1 Search For Azcanta

3 Fiery Cannonade

1 Murmuring Mystic

2 Niv-Mizzet, Parun

2 Entrancing Melody


This is where I have arrived for the moment, though it certainly isn’t the end of the conversation. The number of draw spells in this deck lets it do an impressive job of finding the singleton Niv-Mizzet when needed, and the pair of Phoenixes help the deck recover against Vivien Reid without clogging the deck with creatures. It is possible that this approach is spreading itself too thin to try and beat everything, but I have always been partial to that approach in decks with so much card selection.


A few quick notes that apply to all of these decks:


-Use your mana!

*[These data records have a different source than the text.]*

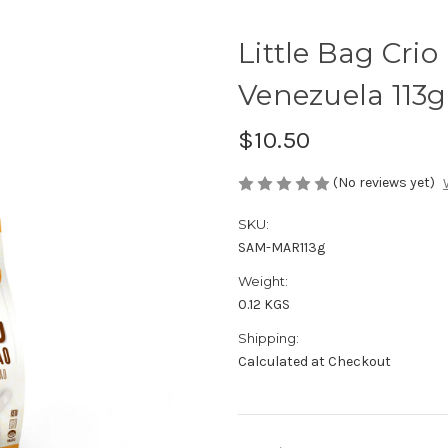
Little Bag Crio
Venezuela 113g
$10.50
(No reviews yet)
SKU:
SAM-MAR113g
Weight:
0.12 KGS
Shipping:
Calculated at Checkout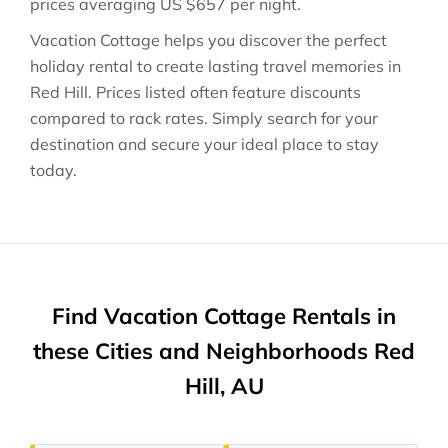
prices averaging
US $657
per night.
Vacation Cottage helps you discover the perfect
holiday rental to create lasting travel memories in
Red Hill
. Prices listed often feature discounts
compared to rack rates. Simply search for your
destination and secure your ideal place to stay
today.
Find Vacation Cottage Rentals in
these Cities and Neighborhoods Red
Hill, AU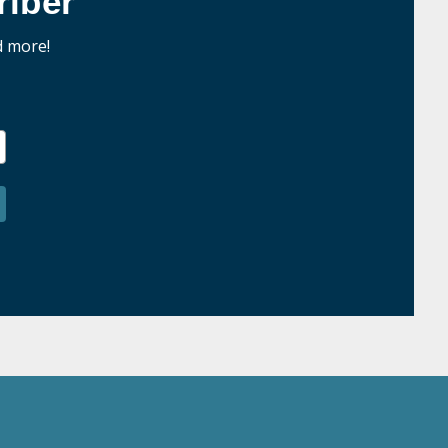
iber
d more!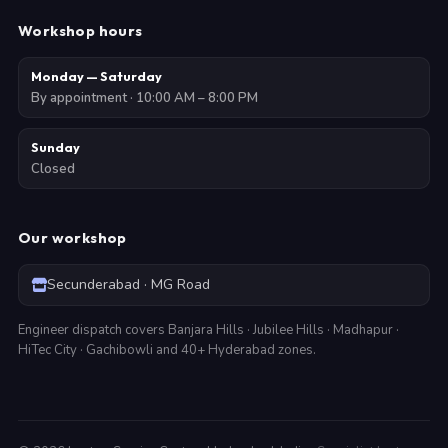
Workshop hours
Monday — Saturday
By appointment · 10:00 AM – 8:00 PM
Sunday
Closed
Our workshop
Secunderabad · MG Road
Engineer dispatch covers Banjara Hills · Jubilee Hills · Madhapur ·
HiTec City · Gachibowli and 40+ Hyderabad zones.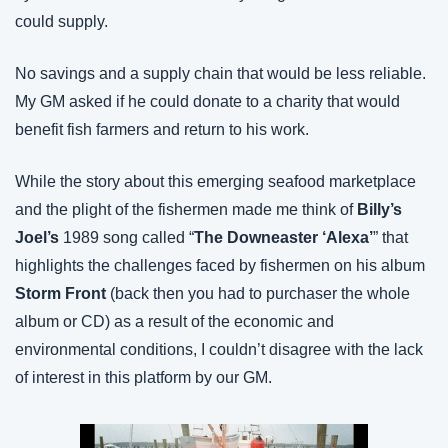
could supply.
No savings and a supply chain that would be less reliable. 
My GM asked if he could donate to a charity that would 
benefit fish farmers and return to his work.
While the story about this emerging seafood marketplace 
and the plight of the fishermen made me think of 
Billy’s 
Joel’s
 1989 song called “
The Downeaster ‘Alexa’
” that 
highlights the challenges faced by fishermen on his album 
Storm Front
 (back then you had to purchaser the whole 
album or CD) as a result of the economic and 
environmental conditions, I couldn’t disagree with the lack 
of interest in this platform by our GM.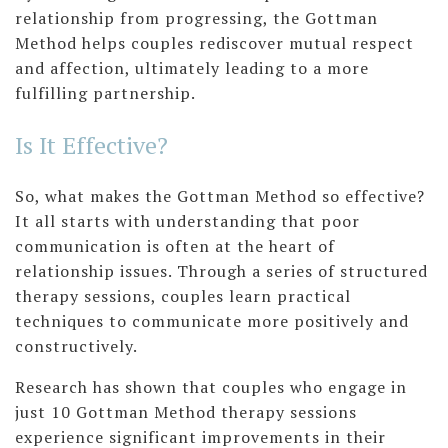
relationship from progressing, the Gottman
Method helps couples rediscover mutual respect
and affection, ultimately leading to a more
fulfilling partnership.
Is It Effective?
So, what makes the Gottman Method so effective?
It all starts with understanding that poor
communication is often at the heart of
relationship issues. Through a series of structured
therapy sessions, couples learn practical
techniques to communicate more positively and
constructively.
Research has shown that couples who engage in
just 10 Gottman Method therapy sessions
experience significant improvements in their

Even with Phoenix in your deck, it is almost always right to fire off a draw spell if you have the spare lands for it.
-Cast Arclight Phoenix! Block with Arclight Phoenix! I see players all the time that are so concerned about getting value with their Arclight Phoenixes that they will hold them in their hand, turn after turn instead of just casting Phoenix and attacking. These decks require you to be flexible and often to use your cards in ways that aren’t normal or obvious, and Phoenix does an excellent job of picking off creatures in the declare blockers step.

-If you haven’t had the pleasure of having Niv-Mizzet, Parun in play, remember that the draw trigger and the damage trigger are separate, which means you get to see your new card before choosing a target for the damage.
-When both players control Niv-Mizzet, keep in mind that the player whose turn it is puts their triggers on the stack first - meaning they resolve last. Keep this in mind as it is likely advantageous to act on your opponent’s turn if possible.